Ask any Pennsylvanian what he or she wants in life, and the answers will probably be remarkably similar: a great job, freedom to make choices, the best opportunities for their kids, and overall happiness.
Yet, the debates over what politics will deliver these outcomes are marred by partisan rhetoric and politics that trump all substance. In our state capitol, for example, name-calling and finger-pointing are standard practice, each side labeling the other “extremists.”
Drowned out by all this noise is serious discussion of the policies that will make Pennsylvania a better place to live and work. Contrary to what partisan rhetoric suggests, Pennsylvanians agree on many of these policies—from education and state spending to pension and liquor reform.
Overwhelmingly, Pennsylvanians recognize the need to address our massive, and still growing, pension debt. Over the past decade, our unfunded pension liability jumped from $7.6 billion to $63 billion, a 700 percent increase. This triggered an unprecedented rise in property taxes and teacher layoffs, even as state aid to school districts rose to record levels.
A majority of voters, including half of Democrats and 58 percent of Republicans, support fixing the broken pension system by offering 401k-style plans to all new state employees. This would protect taxpayers from rising debt, prevent politically motivated underfunding, and provide better options for younger workers who are more likely to change jobs during their careers.
Likewise, Pennsylvanians agree children should have the best education possible. Nationwide, school choice programs have improved student learning, saved money, and reduced segregation, according to a recent summary of research from Ed Choice. Not surprisingly, school choice in Pennsylvania enjoys public support that transcends party lines.
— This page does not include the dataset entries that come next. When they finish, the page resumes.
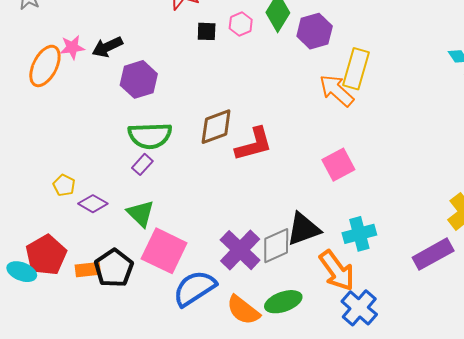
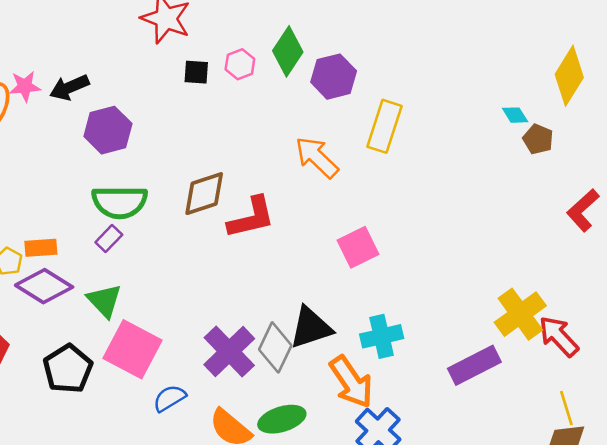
orange arrow: (337, 91) -> (317, 157), moved
purple diamond: (93, 204) -> (44, 286), size x1.5
gray diamond: (276, 246) -> (275, 347), turned -42
orange rectangle: (88, 270) -> (41, 248), moved
blue semicircle: (194, 288) -> (170, 398), size x0.6

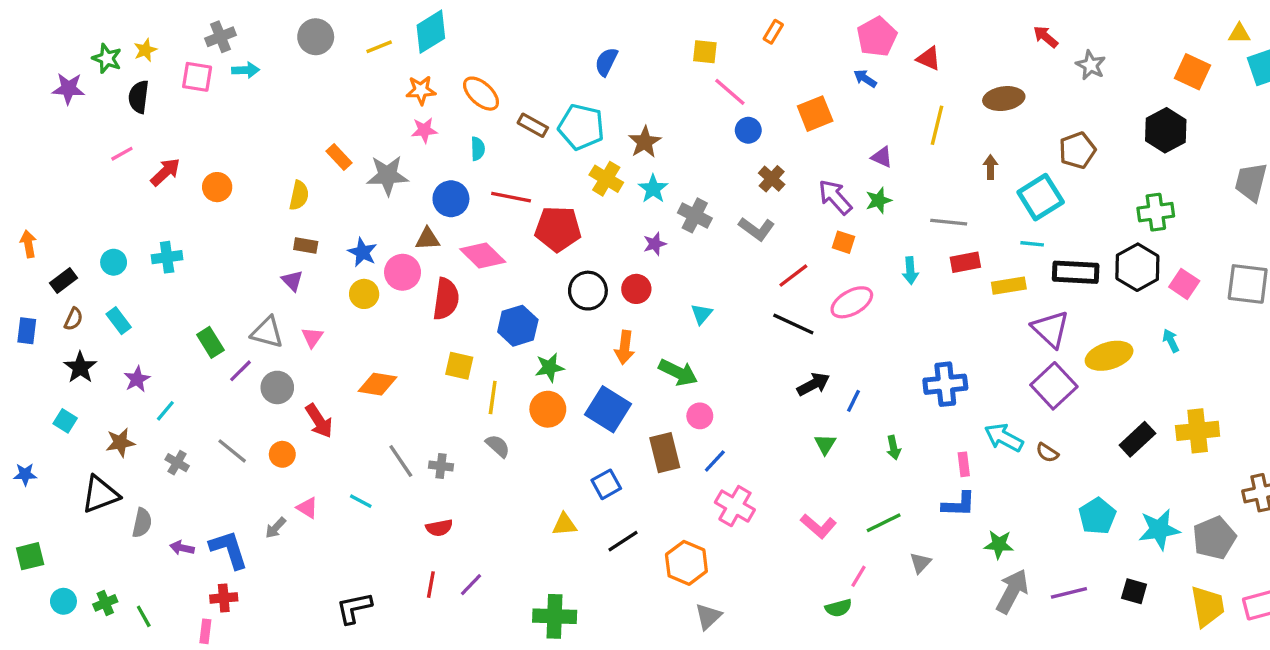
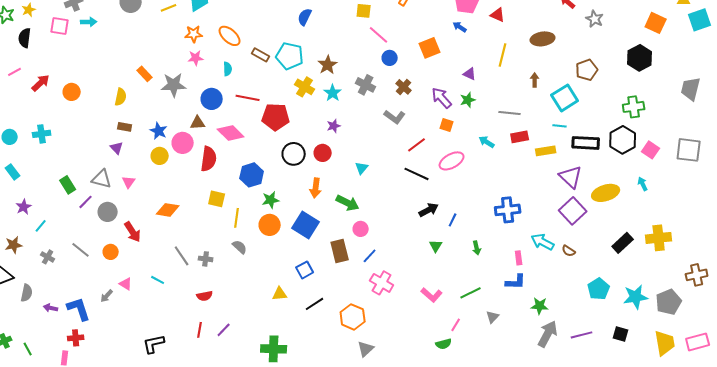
gray cross: (695, 215) -> (366, 85), moved
cyan arrow: (910, 271) -> (487, 142), turned 126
Pennsylvania is home to one of the most successful programs, the Educational Improvement Tax Credit program, and its newer cousin, the Opportunity Scholarship Tax Credit. Both programs provide tax credits to businesses that contribute to scholarship organizations. These organizations, in turn, offer 50,000 students scholarships to a better or safer school.
School choice is particularly valued in urban centers like Philadelphia, where traditional public schools have too often failed their communities. Though charter and private schools provide compelling alternatives for many, tens of thousands of families remain on waiting lists, hoping for a chance at a brighter future.
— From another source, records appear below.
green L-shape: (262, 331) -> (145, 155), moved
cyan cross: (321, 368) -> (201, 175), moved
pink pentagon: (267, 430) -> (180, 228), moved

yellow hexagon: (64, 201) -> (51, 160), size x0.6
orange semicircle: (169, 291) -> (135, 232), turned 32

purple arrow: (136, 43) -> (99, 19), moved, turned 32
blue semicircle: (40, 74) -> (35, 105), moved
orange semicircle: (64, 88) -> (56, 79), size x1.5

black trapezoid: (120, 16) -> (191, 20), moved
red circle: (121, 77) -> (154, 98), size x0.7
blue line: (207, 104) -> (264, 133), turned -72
When it comes to wine and liquor, consumers across party lines want choice, convenience, and competitive pricing. In fact, more than 60 percent of Pennsylvania voters, including majorities among Democrats, Republicans, and Independents, want to eliminate the state- owned and operated liquor stores—the primary roadblock to the convenience consumers crave.
And in the ever-present discussion of state government spending, almost two-thirds of voters, including more than 60 percent of Democrats, believe state spending growth should be limited to the rate of inflation and population growth. Such spending limits would allow the budget to increase every year, but with responsible guidelines for sustainable rates of growth in both good economic times and bad. Over the last 45 years, adjusting for inflation, state government spending increased by $13,800 per family of four.
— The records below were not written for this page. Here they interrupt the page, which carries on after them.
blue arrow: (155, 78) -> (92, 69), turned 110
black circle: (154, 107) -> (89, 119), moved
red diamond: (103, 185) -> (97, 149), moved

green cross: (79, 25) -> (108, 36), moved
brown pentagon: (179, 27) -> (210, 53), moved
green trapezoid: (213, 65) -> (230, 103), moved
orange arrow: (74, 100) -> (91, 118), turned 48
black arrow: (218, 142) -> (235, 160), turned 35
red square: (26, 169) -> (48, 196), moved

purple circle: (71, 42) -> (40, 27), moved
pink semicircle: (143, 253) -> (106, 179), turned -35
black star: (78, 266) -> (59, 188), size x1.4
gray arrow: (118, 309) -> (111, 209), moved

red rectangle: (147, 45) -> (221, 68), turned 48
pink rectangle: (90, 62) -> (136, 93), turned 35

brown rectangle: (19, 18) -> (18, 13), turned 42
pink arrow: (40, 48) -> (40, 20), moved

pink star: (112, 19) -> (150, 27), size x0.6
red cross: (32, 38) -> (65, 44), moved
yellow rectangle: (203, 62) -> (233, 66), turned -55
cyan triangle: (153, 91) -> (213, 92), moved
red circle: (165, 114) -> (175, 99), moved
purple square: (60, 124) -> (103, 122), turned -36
This overspending has resulted in persistent budget deficits and multiple tax increases, including a $650 million tax increase this year, which will hit working families and small businesses.
Given such wide agreement on commonsense reforms, why haven’t we made more progress towards these reforms?
For years, government union leaders—who profit from maintaining the status quo—have actively fought against every single reform mentioned above. They have lobbied against school choice, advocated for higher taxes and spending, spent millions to oppose consumer choice in liquor, and even denied the existence of a pension crisis.
These union leaders contributed $10.5 million to state candidates last election cycle—from campaign contributions collected at taxpayer expense.
That is why two-thirds of Pennsylvania voters—again spanning party lines—support paycheck protection. This would end the use of public resources to collect campaign contributions for union leaders, putting government unions on a level political playing field.
Commonsense, politically popular solutions are closer than we think. Embracing them will create a better place for all Pennsylvanians to live, work, and raise a family.
Nathan A. Benefield is vice president of policy for the Commonwealth Foundation,
Pennsylvania’s free market think tank.